BAŞKAN – Sayın milletvekilleri…

KEMAL KILIÇDAROĞLU (Devamla) – Sayın Bakan diyor ki: “Yolsuzlukların üzerine gidiyoruz.” Teşekkür ederim.

AHMET YENİ (Samsun) – Çizdiler, çizdiler sizi.

KEMAL KILIÇDAROĞLU (Devamla) – Giden herkese saygı duyarım ben ama şu soruyu Sayın Bakana sormaktan kendimi alamıyorum: Sayın Bakan, bu olay, 19 Kasım 2009’da gazetelerde yer aldığında niye harekete geçirmediniz Teftiş Kurulu Başkanını? Kim size engel oldu? Eğer biz incelemeseydik siz harekete geçirecek miydiniz? Hayır.

Size bir soru daha Sayın Bakan: Savcılığın takipsizlik kararı Bakanlığınıza geldi.

AHMET YENİ (Samsun) – Soruyu boş ver, çizdiler sizi!
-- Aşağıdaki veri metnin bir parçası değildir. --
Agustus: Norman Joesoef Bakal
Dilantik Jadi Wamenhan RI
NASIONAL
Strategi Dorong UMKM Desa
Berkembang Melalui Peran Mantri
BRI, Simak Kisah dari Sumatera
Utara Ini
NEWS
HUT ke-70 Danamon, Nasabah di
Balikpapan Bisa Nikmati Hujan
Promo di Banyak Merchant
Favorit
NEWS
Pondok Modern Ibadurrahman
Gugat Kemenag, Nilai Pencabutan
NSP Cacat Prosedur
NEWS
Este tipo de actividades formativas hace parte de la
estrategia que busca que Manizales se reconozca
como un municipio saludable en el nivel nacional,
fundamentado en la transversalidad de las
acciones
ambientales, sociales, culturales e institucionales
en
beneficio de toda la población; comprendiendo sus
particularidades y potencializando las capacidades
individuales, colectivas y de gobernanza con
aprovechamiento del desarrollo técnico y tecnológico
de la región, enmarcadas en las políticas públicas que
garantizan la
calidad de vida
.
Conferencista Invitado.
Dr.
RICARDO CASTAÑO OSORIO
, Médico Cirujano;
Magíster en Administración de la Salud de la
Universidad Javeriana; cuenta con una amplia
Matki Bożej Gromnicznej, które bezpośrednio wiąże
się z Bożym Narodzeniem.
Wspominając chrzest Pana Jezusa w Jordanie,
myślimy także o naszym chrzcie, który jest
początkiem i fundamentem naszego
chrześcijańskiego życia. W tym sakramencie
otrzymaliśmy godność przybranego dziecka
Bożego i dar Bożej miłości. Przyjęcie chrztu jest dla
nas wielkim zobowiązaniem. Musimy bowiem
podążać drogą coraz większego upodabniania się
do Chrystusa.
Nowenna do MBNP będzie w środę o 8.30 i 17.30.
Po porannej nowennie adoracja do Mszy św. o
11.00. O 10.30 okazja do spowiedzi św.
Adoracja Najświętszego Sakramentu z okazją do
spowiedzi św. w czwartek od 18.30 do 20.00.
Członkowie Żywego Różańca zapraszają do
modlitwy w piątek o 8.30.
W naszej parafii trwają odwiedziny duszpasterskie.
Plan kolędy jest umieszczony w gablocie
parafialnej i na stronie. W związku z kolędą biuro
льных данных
KEMAL KILIÇDAROĞLU (Devamla) – Siz savcılığın takipsizlik kararına süresi içinde itiraz ettiniz mi, etmediniz mi? Etmediyseniz niye itiraz etmediniz? Sizin elinizi ayağınızı tutan mı vardı?

Teşekkür ederim.

[CHP sıralarından alkışlar; AK PARTİ sıralarından “Bravo” sesleri, alkışlar(!)]
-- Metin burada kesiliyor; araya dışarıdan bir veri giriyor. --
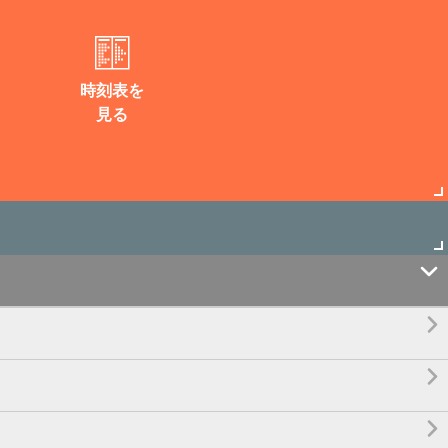
時刻表を
見る



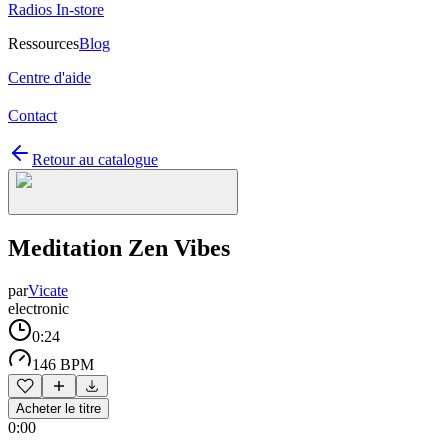
Radios In-store
Ressources
Blog
Centre d'aide
Contact
Retour au catalogue
Meditation Zen Vibes
par
Vicate
electronic
0:24
146 BPM
Acheter le titre
0:00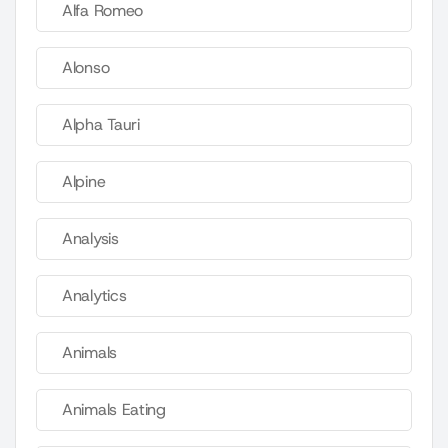
Alfa Romeo
Alonso
Alpha Tauri
Alpine
Analysis
Analytics
Animals
Animals Eating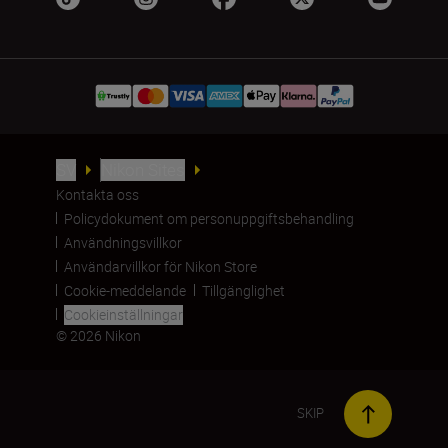
SV
Nikon Sites
Kontakta oss
Policydokument om personuppgiftsbehandling
Användningsvillkor
Användarvillkor för Nikon Store
Cookie-meddelande
Tillgänglighet
Cookieinställningar
© 2026 Nikon
SKIP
AHMET YENİ (Samsun) – Kendi grubun bitirdi, Genel Başkan, seni bitirdiler!

BAŞKAN – Sayın milletvekilleri, lütfen arkadaşlar…

AHMET YENİ (Samsun) – Sayın Kılıçdaroğlu, seni harcadılar! Kılıçdaroğlu’nu bitirdiler!

(AK PARTİ sıralarından gürültüler)

BAŞKAN – Sayın milletvekilleri, arkadaşlar lütfen…

Belgeler bir yerde kaybolmuyor, duruyor, veriyorlar. Tamam, problem yok.

V.- GENSORU (Devam)

A) ÖN GÖRÜŞMELER (Devam)

1.- Cumhuriyet Halk Partisi Grubu Adına Grup Başkan Vekilleri İstanbul Milletvekili Kemal Kılıçdaroğlu, Ankara Milletvekili Hakkı Suha Okay ve İzmir Milletvekili Kemal Anadol’un, bazı yabancı firmaların Türkiye’de rüşvet dağıttığı iddiaları karşısında gerekeni yapmadığı iddiasıyla Başbakan Recep Tayyip Erdoğan hakkında gensoru açılmasına ilişkin önergesi (11/11) (Devam)

BAŞKAN – Son konuşmacı Hükûmet adına Devlet Bakanı ve Başbakan Yardımcısı Sayın Cemil Çiçek. (AK PARTİ sıralarından alkışlar)

Sayın Bakanım, buyurun efendim.

DEVLET BAKANI VE BAŞBAKAN YARDIMCISI CEMİL ÇİÇEK (Ankara) – Sayın Başkan, çok değerli milletvekilleri; Cumhuriyet Halk Partisi sayın grup başkan vekillerinin vermiş olduğu gensoruyla ilgili olarak düşüncelerimizi açıklamak üzere huzurunuzdayım. Hepinize sevgiler, saygılar sunuyorum.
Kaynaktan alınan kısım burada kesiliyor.